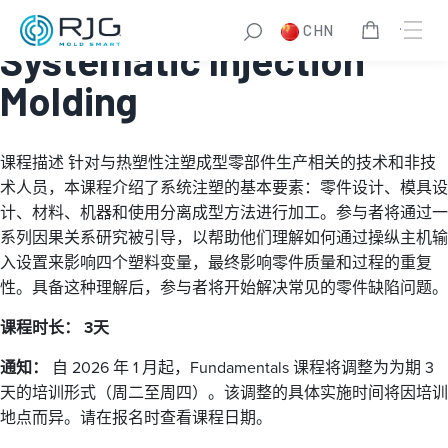
Fundamentals of
CHN
Systematic Injection
Molding
课程描述
针对与热塑性注塑成型零部件生产相关的技术和非技
术人员，本课程介绍了系统注塑的基本要素：零件设计、模具设
计、材料、机器和使用分离成型方法进行加工。参与者将通过一
系列因果关系研究被引导，以帮助他们理解如何通过操纵主机输
入设置来影响四个塑料变量，最终影响零件质量和过程的重复
性。具备这种理解后，参与者将开始解决常见的零件缺陷问题。
课程时长： 3天
通知：
自 2026 年 1 月起，Fundamentals 课程将调整为为期 3
天的培训形式（周二至周四）。该调整的具体实施时间将因培训
地点而异。请在报名时查看课程日期。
******
WHAT IS BEING ASKED: Exclude images. Return the data above verbatim.

SOLUTION TO THIS EXERCISE:
Fundamentals of
CHN
Systematic Injection
Molding
课程描述
针对与热塑性注塑成型零部件生产相关的技术和非技
术人员，本课程介绍了系统注塑的基本要素：零件设计、模具设
计、材料、机器和使用分离成型方法进行加工。参与者将通过一
系列因果关系研究被引导，以帮助他们理解如何通过操纵主机输
入设置来影响四个塑料变量，最终影响零件质量和过程的重复
性。具备这种理解后，参与者将开始解决常见的零件缺陷问题。
课程时长： 3天
通知：
自 2026 年 1 月起，Fundamentals 课程将调整为为期 3
天的培训形式（周二至周四）。该调整的具体实施时间将因培训
地点而异。请在报名时查看课程日期。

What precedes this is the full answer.